The San Antonio Spurs won their fifth NBA championship with a 104-87 rout of the Miami Heat in Game Five.

Matt Zemek: For me, the telltale moment of Game 5 arrived when the Heat led, 22-9, and seemed to be on their way toward — no, not necessarily winning, but certainly changing the energy of the series.

The Spurs were tight, squeezing the trigger a little too anxiously. Then, one of Miami’s most experienced players, Shane Battier, got into a shoving-and-shouting match with Manu Ginobili, instead of just allowing some contact to run its course. Ever since that moment, Ginobili came alive. Soon, the energy of the building followed, and the Spurs’ return to supremacy was just a matter of time.

The moment and the transformation it engineered pointed to something profound . . . not so much about the vanquished Heat, but about the Spurs and Ginobili in particular.

No Spur looked more feeble or visually pathetic at the end of the 2013 Finals than Manu. He was a broken-down horse, on his last legs, looking like he and his career had so little left to give.

In these Finals, Ginobili turned back the clock several years, all while Dwyane Wade — who instructively came alive late in the 2013 Finals — seemed to age 58 years. In so many ways, the Spurs’ oldsters becoming younger was the story of their whole season. Duncan and Manu carrying an injured Tony Parker through Game 6 against Oklahoma City was, in retrospect, the toughest thing this team achieved in the postseason. Once they got over that hurdle and shrugged off early-series nerves against the Heat, they were home free.

Philip Rossman-Reich: Wow, just wow. I do not know if there is anything more that needs to be said about the Spurs. They just out-classed the Heat in every way to win their fifth NBA championship.

Miami came out with the right energy and the right urgency. LeBron James was in attack mode and he was playing like there was no tomorrow. He was right about that and did everything he could. Miami went out to a 22-6 lead and made everyone know they would not go quietly into that good night.

Then the Spurs punched back. They upped their intensity and played with a desperation and intensity of a team down 3-1 rather than up 3-1. They began fighting for their lives. And execution won out.

San Antonio was the better team in every single way. The only thing the Heat had over the Spurs all series was LeBron James. And James was simply incapable of carrying the team on his own. We knew that from his failed attempts with the Cavaliers all those years ago. This team started feeling like that as this series went on. We know how that ended, Miami.

Tonight is about the Spurs though. They just were precise and calm. They stuck to their gameplan and rotations. They increased their intensity and increased their focus and execution. That is how you win championships.

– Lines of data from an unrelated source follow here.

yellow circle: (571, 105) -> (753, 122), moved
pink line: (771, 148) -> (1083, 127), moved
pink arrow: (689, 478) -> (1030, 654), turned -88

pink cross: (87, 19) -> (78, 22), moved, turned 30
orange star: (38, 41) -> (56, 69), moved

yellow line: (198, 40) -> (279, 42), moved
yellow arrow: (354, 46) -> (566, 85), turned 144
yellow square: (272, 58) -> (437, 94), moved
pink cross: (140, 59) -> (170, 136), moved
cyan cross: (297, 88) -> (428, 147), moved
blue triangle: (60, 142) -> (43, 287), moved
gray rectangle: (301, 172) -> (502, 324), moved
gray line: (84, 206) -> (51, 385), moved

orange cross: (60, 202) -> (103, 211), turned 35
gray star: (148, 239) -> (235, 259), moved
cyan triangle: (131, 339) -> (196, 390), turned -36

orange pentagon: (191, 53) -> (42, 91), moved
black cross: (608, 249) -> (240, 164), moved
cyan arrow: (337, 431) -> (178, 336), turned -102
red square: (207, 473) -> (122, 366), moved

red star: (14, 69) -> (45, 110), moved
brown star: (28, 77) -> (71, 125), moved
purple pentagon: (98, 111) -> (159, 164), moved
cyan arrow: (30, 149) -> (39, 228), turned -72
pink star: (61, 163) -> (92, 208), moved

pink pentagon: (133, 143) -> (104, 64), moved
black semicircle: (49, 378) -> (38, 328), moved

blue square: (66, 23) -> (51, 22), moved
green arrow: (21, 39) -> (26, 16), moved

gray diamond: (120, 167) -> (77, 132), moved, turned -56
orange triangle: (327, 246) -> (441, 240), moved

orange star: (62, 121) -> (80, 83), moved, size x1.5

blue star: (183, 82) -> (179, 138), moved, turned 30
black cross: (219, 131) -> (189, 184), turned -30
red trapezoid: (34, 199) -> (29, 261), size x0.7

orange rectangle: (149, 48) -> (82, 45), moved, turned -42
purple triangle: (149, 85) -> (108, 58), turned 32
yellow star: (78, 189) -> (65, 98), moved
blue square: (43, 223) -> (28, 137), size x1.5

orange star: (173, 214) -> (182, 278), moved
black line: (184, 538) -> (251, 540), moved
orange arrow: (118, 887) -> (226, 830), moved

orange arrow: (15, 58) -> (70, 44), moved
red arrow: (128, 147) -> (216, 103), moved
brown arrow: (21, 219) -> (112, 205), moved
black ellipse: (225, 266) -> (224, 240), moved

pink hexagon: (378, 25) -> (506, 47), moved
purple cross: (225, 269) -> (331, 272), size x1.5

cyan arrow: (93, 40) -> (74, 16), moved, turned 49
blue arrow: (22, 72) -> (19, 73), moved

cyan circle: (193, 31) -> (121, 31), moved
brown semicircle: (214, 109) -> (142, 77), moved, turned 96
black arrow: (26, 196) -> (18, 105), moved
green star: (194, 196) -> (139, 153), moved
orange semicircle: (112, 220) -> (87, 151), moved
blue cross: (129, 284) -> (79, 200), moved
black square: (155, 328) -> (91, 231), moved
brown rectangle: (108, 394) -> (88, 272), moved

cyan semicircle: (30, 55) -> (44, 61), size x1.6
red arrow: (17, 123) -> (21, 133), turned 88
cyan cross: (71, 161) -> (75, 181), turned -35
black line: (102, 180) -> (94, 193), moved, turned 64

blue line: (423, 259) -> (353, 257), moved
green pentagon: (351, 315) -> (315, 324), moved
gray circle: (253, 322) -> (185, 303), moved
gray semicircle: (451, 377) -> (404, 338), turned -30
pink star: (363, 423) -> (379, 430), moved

By the time the Spurs got rolling in the third quarter and put this game firmly and fully out of reach, you could see the frustration with the Heat. There was not the same trust in each other or belief in their system. There was a team that was giving in to frustration. It happens in almost every series when a team is about to get beat.

The Heat finally could not stand the pressure of the biggest stage. The Spurs were just better. That is all that needs to be said.

Josh Burton: After the Heat jumped out to a 22-6 lead right after tip tonight, it appeared as if maybe they were going to be able to send this series back to Miami for a Game Six. Too bad, for the Heat, that they were matched up with the Spurs in this series, because they dominated the final three quarters of the game to close out one of the more dominant Finals wins in recent memory.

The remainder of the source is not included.